How to write web services with RoR

Hi all

is thrre a place where I can get some information about how to write web
services with RoR?

regards

The Agile Web D. book has a chapter on implementing web
services using aws.

O’Reilly Media has one of their PDF publications on it:

There’s a brief description here, too:

http://manuals.rubyonrails.com/read/book/10

And, while I haven’t yet watched it, this video looks interesting:

http://www.bestechvideos.com/2006/12/29/ruby-on-rails-rest-web-services-with-rails/

Note that I’ve read that ActionWebService is being removed from the
Rails core in the next release of Rails, but is supposed to still be
available as a plugin or somesuch.

Cheers!

    • Michael W

On 7/9/07, Michael W. [email protected] wrote:

[snip]
Note that I’ve read that ActionWebService is being removed from the
Rails core in the next release of Rails, but is supposed to still be
available as a plugin or somesuch.
[/snip]

One of the key reasons this is happening is because RESTful web
services are becoming the most popular way to do “web services” in
Rails.
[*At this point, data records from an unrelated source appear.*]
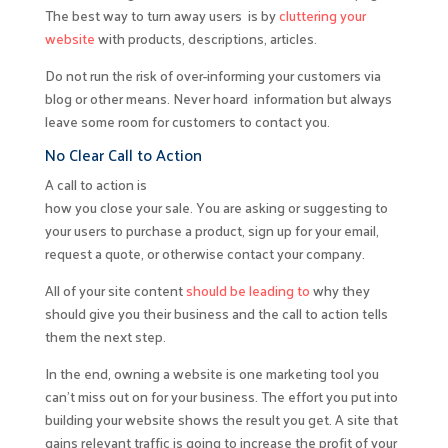
The best way to turn away users is by
cluttering your
website
with products, descriptions, articles.
Do not run the risk of over-informing your customers via
blog or other means. Never hoard information but always
leave some room for customers to contact you.
No Clear Call to Action
A call to action is
how you close your sale. You are asking or suggesting to
your users to purchase a product, sign up for your email,
request a quote, or otherwise contact your company.
All of your site content
should be leading to
why they
should give you their business and the call to action tells
them the next step.
In the end, owning a website is one marketing tool you
can’t miss out on for your business. The effort you put into
building your website shows the result you get. A site that
gains relevant traffic is going to increase the profit of your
A good starting point is a white paper “RESTful Rails
Development”[1], and a recent O’Reilly book “RESTful Web Services”[2]
covers this territory as well, although it covers a lot more than just
Rails implementations of web services (servers or clients).

If you want to follow where Rails itself is going in this regard,
start googling for “ActiveResource”, which will be a component of
Rails 2.0 that (from the viewpoint of your application) acts a lot
like ActiveRecord, but is in reality a wrapper for a remote web
service, which could be implemented in Rails or anything else.
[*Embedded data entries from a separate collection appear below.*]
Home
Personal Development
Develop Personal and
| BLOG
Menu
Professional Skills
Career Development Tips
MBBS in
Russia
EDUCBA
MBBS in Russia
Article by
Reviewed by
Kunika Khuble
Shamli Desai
Or, if you want to just experiment a bit with your own applications,
add something like this to the “index” method of one of your existing
application’s controllers:

def index
  @customers = Customer.find(:all) # or whatever to select the 

relevant rows
respond_to do |format|
format.html
format.xml { render :xml = @customers.to_xml }
end

Now, a URI like “/customers” will return the usual HTML page, but
“/customers.xml” will return the underlying data in XML format. You
can extend this concept to support (for example) JSON based Ajax
clients as well. The key message is you do not necessarily have to
invent a new application to return your data as a simple web service,
in addition to it being available to browser based HTML clients.